» Activity: Copy each line of the entries that contains the word "cave".

Saved entries

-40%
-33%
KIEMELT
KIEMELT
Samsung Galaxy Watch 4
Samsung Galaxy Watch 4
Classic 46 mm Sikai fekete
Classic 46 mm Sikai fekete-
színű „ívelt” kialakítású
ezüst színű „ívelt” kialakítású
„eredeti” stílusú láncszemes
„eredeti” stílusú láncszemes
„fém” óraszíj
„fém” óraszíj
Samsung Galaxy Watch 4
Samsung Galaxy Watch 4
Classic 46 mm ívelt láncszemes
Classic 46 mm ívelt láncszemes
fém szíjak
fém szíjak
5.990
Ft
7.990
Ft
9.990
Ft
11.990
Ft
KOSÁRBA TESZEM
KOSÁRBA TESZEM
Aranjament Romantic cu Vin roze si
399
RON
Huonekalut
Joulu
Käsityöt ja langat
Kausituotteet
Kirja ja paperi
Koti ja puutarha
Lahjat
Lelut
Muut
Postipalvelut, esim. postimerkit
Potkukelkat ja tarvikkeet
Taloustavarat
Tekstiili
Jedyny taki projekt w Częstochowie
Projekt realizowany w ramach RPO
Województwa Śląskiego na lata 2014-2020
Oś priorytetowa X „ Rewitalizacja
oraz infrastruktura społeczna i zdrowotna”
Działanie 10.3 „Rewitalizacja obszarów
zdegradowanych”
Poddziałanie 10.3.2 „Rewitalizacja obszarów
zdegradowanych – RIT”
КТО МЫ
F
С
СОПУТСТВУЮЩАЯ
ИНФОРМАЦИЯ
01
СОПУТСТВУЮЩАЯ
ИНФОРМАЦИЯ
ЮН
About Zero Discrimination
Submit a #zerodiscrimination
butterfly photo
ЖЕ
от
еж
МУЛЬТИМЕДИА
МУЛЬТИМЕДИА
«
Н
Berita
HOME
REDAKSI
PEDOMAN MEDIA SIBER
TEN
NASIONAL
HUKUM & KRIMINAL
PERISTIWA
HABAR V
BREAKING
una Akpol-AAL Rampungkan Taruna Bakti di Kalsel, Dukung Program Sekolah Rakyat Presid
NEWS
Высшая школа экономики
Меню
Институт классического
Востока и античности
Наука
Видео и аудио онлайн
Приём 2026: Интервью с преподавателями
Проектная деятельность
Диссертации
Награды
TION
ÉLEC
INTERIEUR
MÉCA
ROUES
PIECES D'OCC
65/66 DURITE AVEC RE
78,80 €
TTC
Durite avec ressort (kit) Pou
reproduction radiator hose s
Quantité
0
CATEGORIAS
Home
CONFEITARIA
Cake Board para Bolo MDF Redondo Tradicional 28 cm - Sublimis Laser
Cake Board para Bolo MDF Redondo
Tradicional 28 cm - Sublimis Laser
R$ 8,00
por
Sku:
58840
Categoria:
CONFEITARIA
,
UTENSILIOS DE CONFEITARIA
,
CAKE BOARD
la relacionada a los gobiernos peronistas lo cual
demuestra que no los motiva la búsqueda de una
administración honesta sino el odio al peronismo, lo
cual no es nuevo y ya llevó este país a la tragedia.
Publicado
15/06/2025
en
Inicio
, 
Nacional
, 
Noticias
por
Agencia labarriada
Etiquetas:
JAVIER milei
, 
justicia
...
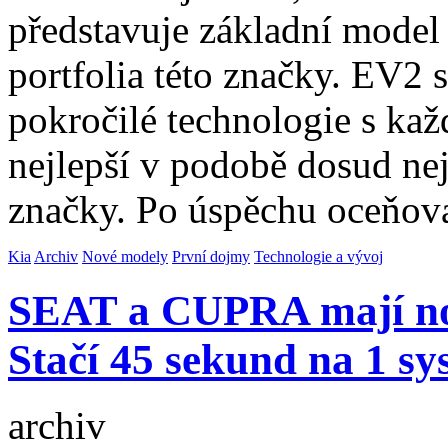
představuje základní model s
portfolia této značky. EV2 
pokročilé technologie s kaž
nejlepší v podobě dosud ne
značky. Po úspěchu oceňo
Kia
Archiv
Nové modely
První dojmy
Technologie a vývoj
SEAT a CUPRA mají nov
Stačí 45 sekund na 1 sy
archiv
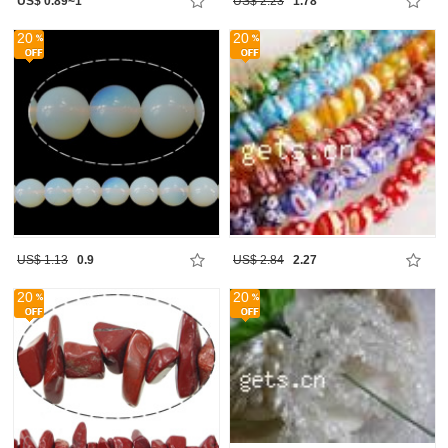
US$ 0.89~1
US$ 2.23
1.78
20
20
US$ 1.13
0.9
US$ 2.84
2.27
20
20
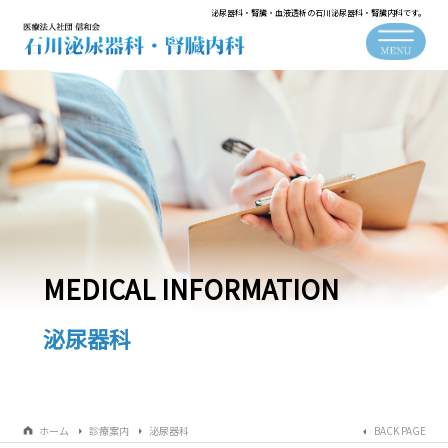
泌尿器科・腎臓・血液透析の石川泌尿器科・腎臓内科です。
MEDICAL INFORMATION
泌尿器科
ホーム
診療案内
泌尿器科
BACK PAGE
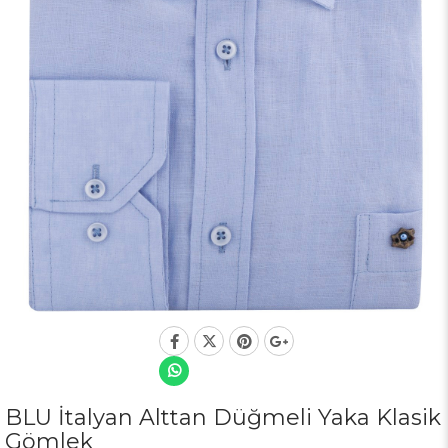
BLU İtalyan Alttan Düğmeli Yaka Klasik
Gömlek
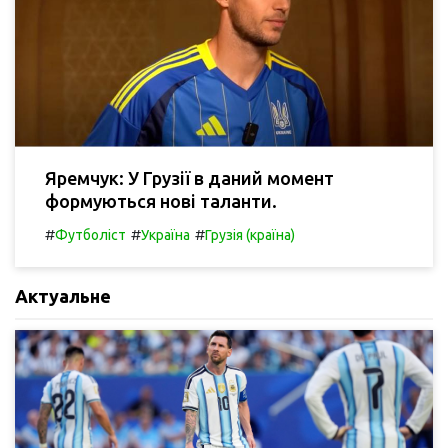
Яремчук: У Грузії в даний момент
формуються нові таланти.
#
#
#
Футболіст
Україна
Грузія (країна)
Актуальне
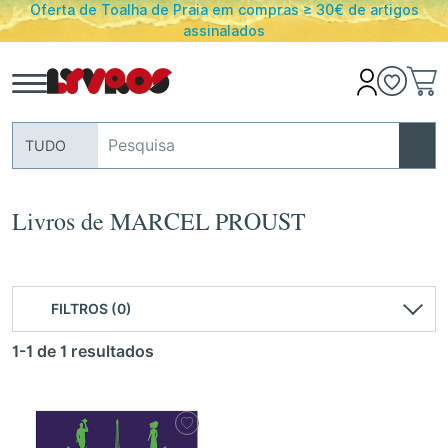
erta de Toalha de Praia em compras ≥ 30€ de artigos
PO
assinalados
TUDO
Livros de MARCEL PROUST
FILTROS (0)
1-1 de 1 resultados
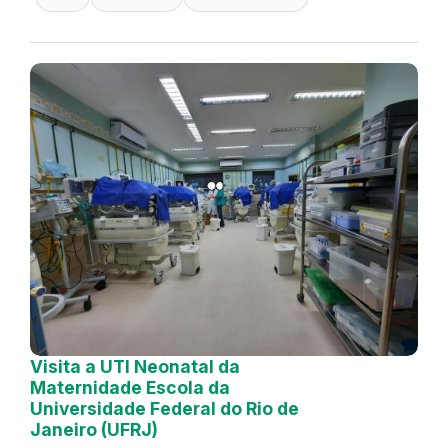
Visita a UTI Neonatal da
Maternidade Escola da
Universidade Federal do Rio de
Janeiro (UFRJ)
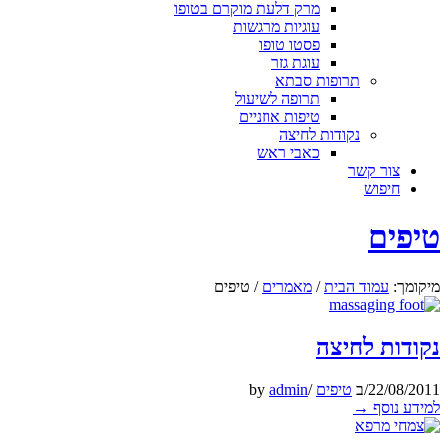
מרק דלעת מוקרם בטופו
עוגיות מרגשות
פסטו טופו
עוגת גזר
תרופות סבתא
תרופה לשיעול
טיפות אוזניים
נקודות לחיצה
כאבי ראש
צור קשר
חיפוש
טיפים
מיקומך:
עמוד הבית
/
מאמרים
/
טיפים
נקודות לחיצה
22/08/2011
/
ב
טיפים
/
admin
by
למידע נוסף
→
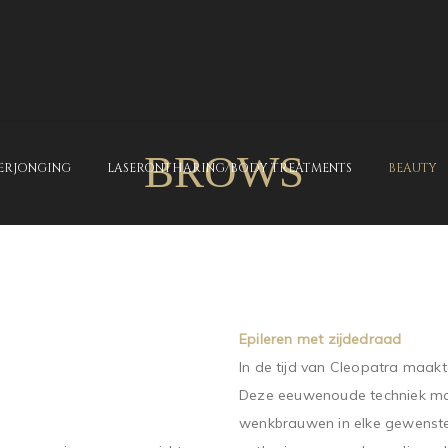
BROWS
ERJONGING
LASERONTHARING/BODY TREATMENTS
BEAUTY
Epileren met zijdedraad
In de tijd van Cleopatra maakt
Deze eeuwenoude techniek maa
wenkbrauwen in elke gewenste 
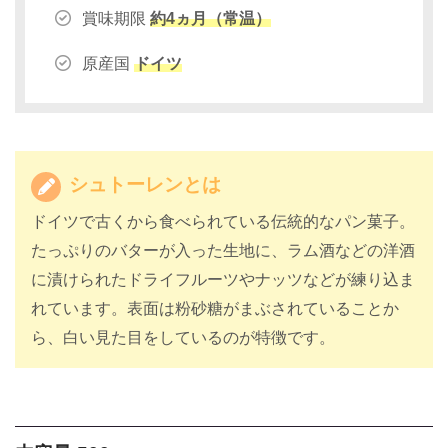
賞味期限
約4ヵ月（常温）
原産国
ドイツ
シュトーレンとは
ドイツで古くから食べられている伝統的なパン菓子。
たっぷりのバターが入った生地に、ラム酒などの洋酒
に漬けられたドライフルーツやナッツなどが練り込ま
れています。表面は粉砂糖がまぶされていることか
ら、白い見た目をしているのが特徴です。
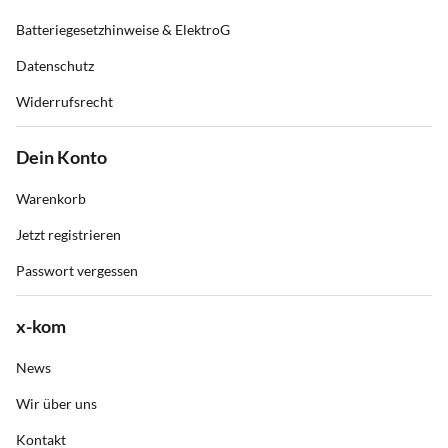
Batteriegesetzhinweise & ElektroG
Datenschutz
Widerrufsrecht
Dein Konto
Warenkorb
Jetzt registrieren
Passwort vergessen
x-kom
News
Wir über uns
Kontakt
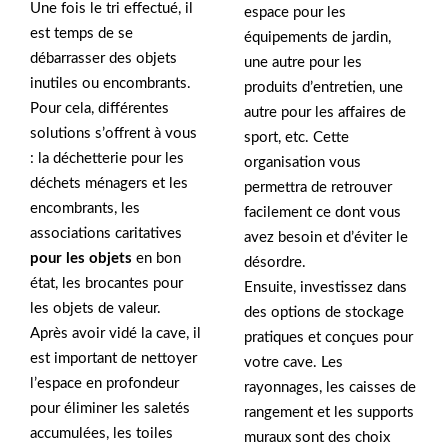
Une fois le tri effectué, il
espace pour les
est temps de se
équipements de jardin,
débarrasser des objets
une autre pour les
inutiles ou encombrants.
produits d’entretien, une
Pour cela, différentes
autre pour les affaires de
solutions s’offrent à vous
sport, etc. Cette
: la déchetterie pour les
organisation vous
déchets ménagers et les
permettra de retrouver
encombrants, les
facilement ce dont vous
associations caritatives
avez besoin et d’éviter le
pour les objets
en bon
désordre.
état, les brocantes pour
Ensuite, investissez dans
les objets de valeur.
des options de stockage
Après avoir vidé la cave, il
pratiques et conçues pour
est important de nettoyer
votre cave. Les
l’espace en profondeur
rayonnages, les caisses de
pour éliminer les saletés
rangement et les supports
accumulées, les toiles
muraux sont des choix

» Problem solution:
Après avoir vidé la cave, il
votre cave. Les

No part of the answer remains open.